## [Task]
Copy out exactly, from the entries that follow, the line holding "Login/Register", the line holding "TRAVEL & CULTURE", and all lines between them, but no pictures.

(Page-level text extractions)
● ● ● ●

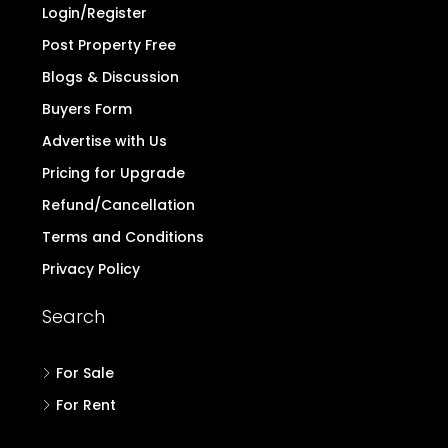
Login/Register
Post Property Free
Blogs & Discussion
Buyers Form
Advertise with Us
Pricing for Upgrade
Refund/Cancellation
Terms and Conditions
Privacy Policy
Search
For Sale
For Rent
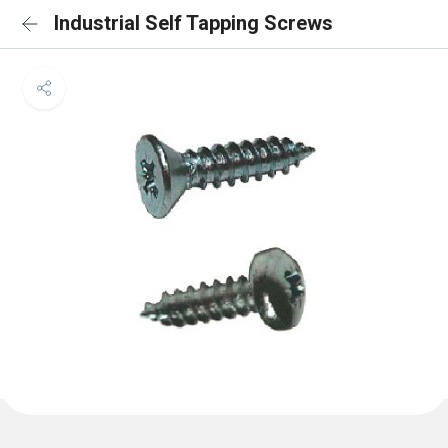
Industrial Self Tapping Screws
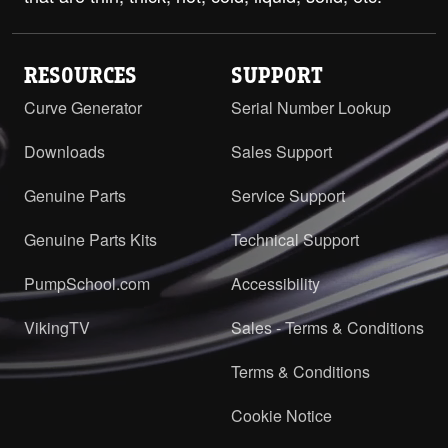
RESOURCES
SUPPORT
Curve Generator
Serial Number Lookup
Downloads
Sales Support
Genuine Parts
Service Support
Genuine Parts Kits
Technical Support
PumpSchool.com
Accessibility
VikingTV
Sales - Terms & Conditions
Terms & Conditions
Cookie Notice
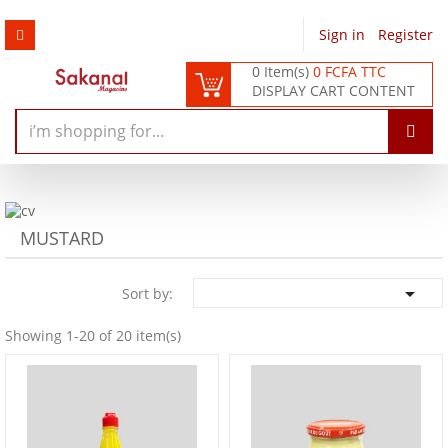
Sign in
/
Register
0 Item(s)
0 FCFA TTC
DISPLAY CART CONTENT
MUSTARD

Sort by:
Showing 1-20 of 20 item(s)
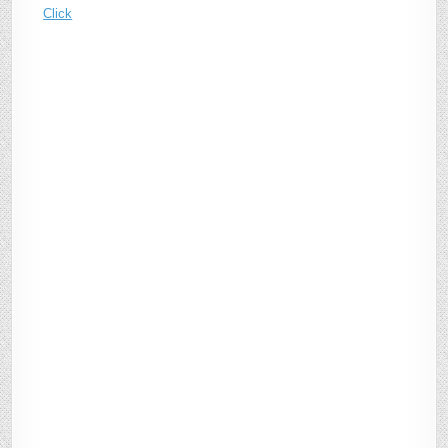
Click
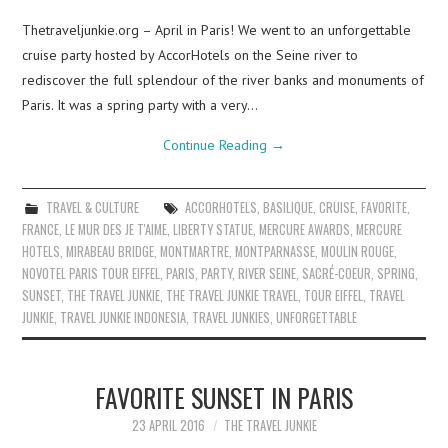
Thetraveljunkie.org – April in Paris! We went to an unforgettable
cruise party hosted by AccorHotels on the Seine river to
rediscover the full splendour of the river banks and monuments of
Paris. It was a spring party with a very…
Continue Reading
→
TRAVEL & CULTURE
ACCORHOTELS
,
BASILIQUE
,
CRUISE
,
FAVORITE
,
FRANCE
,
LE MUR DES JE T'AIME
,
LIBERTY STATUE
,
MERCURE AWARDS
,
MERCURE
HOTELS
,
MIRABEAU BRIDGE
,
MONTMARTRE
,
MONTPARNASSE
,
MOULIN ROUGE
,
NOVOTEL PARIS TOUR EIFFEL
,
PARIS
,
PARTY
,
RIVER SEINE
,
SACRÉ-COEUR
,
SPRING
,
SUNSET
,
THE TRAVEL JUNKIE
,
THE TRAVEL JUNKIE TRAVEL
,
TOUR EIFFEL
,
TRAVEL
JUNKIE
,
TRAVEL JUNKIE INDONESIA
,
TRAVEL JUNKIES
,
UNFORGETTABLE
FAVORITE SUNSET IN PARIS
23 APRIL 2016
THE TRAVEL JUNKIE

● ● ● ●

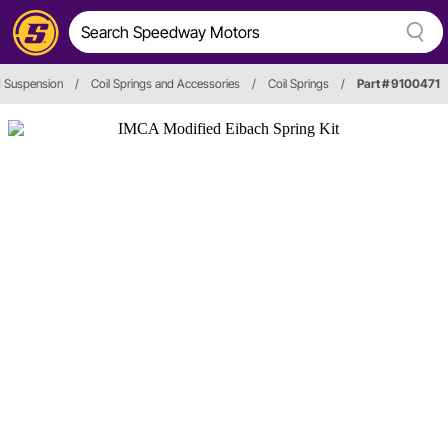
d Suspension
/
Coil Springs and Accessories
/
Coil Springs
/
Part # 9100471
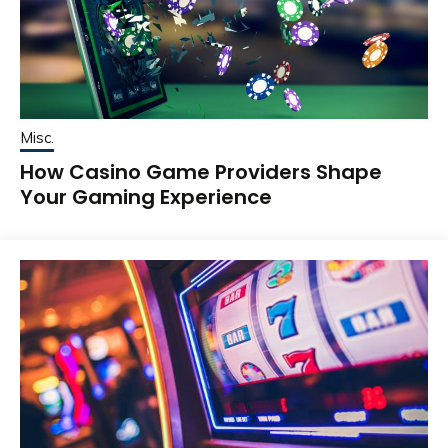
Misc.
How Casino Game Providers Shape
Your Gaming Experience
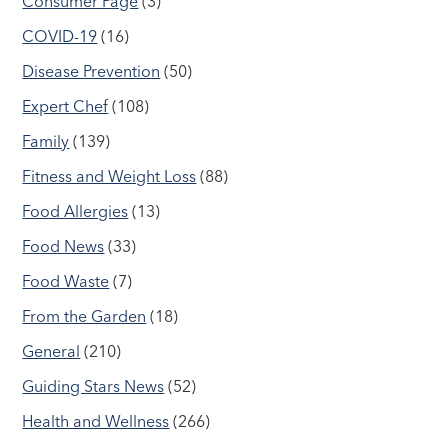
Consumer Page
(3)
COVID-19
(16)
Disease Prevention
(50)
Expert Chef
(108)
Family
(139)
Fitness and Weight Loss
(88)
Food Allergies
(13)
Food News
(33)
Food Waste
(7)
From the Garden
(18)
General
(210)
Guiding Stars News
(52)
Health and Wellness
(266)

● ● ● ●

## [Result of the task]
Login/Register
Post Property Free
Blogs & Discussion
Buyers Form
Advertise with Us
Pricing for Upgrade
Refund/Cancellation
Terms and Conditions
Privacy Policy
Search
For Sale
For Rent
Industrial Self Tapping Screws
RESOURCES
SUPPORT
Curve Generator
Serial Number Lookup
Downloads
Sales Support
Genuine Parts
Service Support
Genuine Parts Kits
Technical Support
PumpSchool.com
Accessibility
VikingTV
Sales - Terms & Conditions
Terms & Conditions
Cookie Notice
Sign in
/
Register
0 Item(s)
0 FCFA TTC
DISPLAY CART CONTENT
MUSTARD

Sort by:
Showing 1-20 of 20 item(s)
Click
Thetraveljunkie.org – April in Paris! We went to an unforgettable
cruise party hosted by AccorHotels on the Seine river to
rediscover the full splendour of the river banks and monuments of
Paris. It was a spring party with a very…
Continue Reading
→
TRAVEL & CULTURE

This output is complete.